I think we all do from time to time. And it cripples our faith and our witness. It makes us look foolish, uncaring, and shallow. No matter how many people speak into our lives, if we forget we need the spirit of the living God breathing peace and forgiveness, what good are we?
If only there were a season in the Christian calendar that provided space for us to do this – oh wait, that’s Lent.
The forgotten message of Lent is we’re required to do more than just believe in Christ and surround ourselves with people who are like-minded; we must also follow. There’s a huge difference between being a believer and choosing to be a follower. Followers confess their sins, seek forgiveness, and move with the Spirit.
As much as I surround myself with incredible Christian witnesses, I too fail to follow at times. We all do. And we need to confess and turn from this.
Confession allows us to let go of the false sense and most protected parts of our fake selves. It may be painful, but confession frees us to turn from the lies we once held as truth (about ourselves, our relationship with God, etc.). It frees our spirit to follow Christ. When we confess, we become less trapped, feel less empty, and carry a lighter load of regret.

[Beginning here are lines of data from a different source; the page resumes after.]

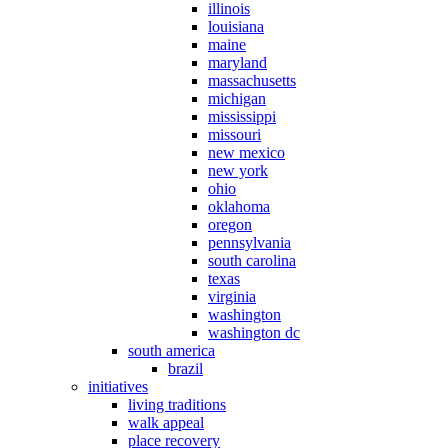
illinois
louisiana
maine
maryland
massachusetts
michigan
mississippi
missouri
new mexico
new york
ohio
oklahoma
oregon
pennsylvania
south carolina
texas
virginia
washington
washington dc
south america
brazil
initiatives
living traditions
walk appeal
place recovery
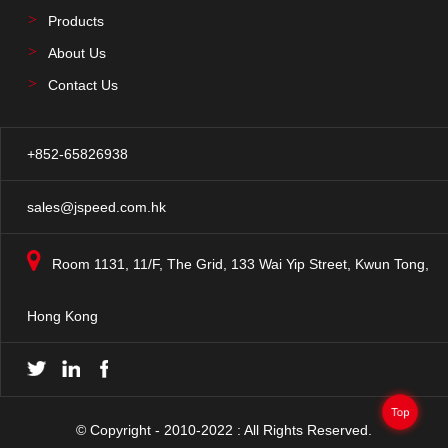
Products
About Us
Contact Us
+852-65826938
sales@jspeed.com.hk
Room 1131, 11/F, The Grid, 133 Wai Yip Street, Kwun Tong,
Hong Kong
Top
© Copyright - 2010-2022 : All Rights Reserved.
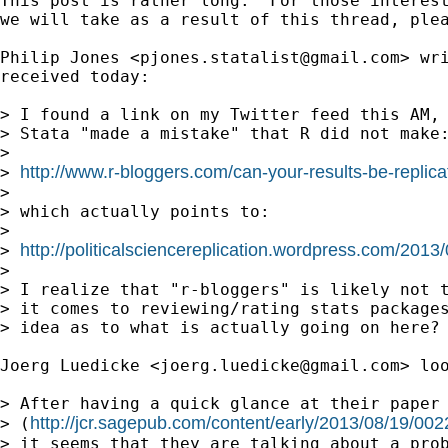
This post is rather long.  For those interest
we will take as a result of this thread, plea
Philip Jones <
pjones.statalist@gmail.com
> wr
received today:

> I found a link on my Twitter feed this AM, 
> Stata "made a mistake" that R did not make:
> 

http://www.r-bloggers.com/can-your-results-be-replica
> 
> 

> which actually points to:

> 

http://politicalsciencereplication.wordpress.com/2013
> 
> 

> I realize that "r-bloggers" is likely not t
> it comes to reviewing/rating stats packages
> idea as to what is actually going on here? 
Joerg Luedicke <
joerg.luedicke@gmail.com
> loo
> After having a quick glance at their paper

http://jcr.sagepub.com/content/early/2013/08/19/0
> (
> it seems that they are talking about a prob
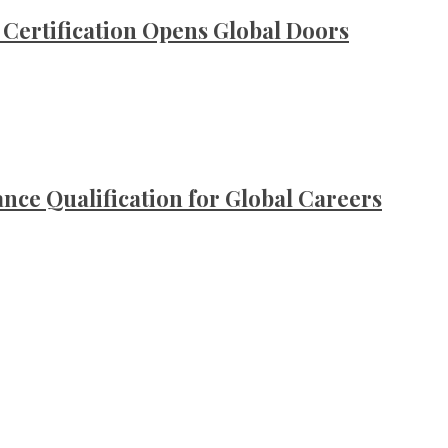
ertification Opens Global Doors
ce Qualification for Global Careers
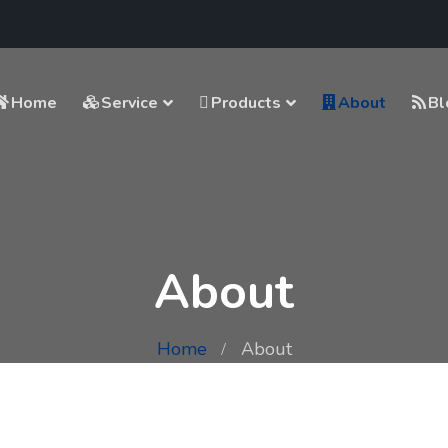
Home
Service
Products
About
Bl
About
Home
About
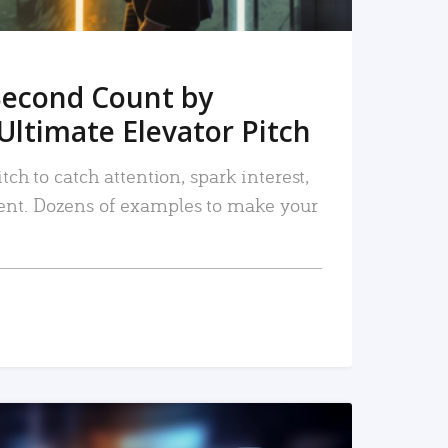
Second Count by
Ultimate Elevator Pitch
tch to catch attention, spark interest,
nt. Dozens of examples to make your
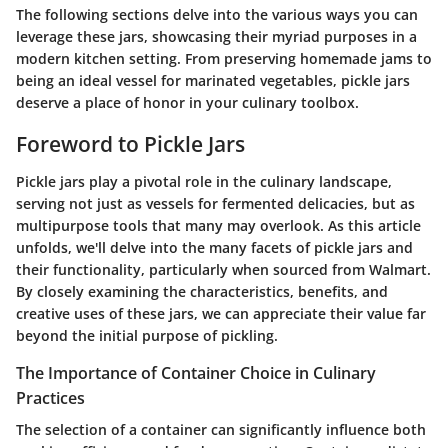
The following sections delve into the various ways you can
leverage these jars, showcasing their myriad purposes in a
modern kitchen setting. From preserving homemade jams to
being an ideal vessel for marinated vegetables, pickle jars
deserve a place of honor in your culinary toolbox.
Foreword to Pickle Jars
Pickle jars play a pivotal role in the culinary landscape,
serving not just as vessels for fermented delicacies, but as
multipurpose tools that many may overlook. As this article
unfolds, we'll delve into the many facets of pickle jars and
their functionality, particularly when sourced from Walmart.
By closely examining the characteristics, benefits, and
creative uses of these jars, we can appreciate their value far
beyond the initial purpose of pickling.
The Importance of Container Choice in Culinary
Practices
The selection of a container can significantly influence both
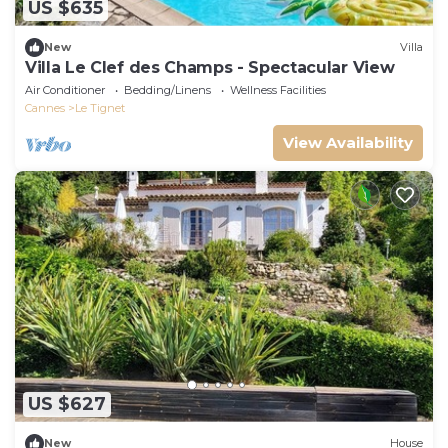
US $635
New
Villa
Villa Le Clef des Champs - Spectacular View
Air Conditioner
Bedding/Linens
Wellness Facilities
Cannes
Le Tignet
View Availability
US $627
New
House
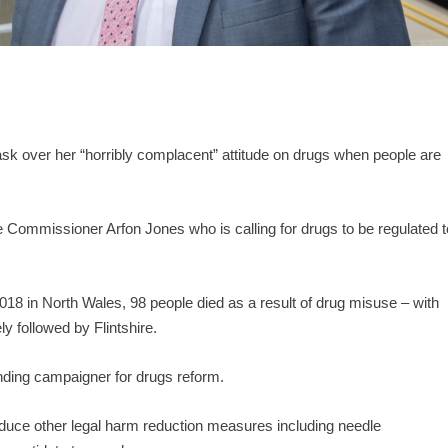
sk over her “horribly complacent” attitude on drugs when people are
me Commissioner Arfon Jones who is calling for drugs to be regulated t
18 in North Wales, 98 people died as a result of drug misuse – with
y followed by Flintshire.
anding campaigner for drugs reform.
duce other legal harm reduction measures including needle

I pray that this Lenten season we find the space and freedom to repent of the life that keeps others from seeing Christ. May we do the tough work of shedding the false sense of ourselves. May others see us as followers and not just believers.
The forgotten message of Lent is we don’t repent enough. I guess that’s because we aren’t serious enough about Christianity. And Jesus laments this. I think we should too.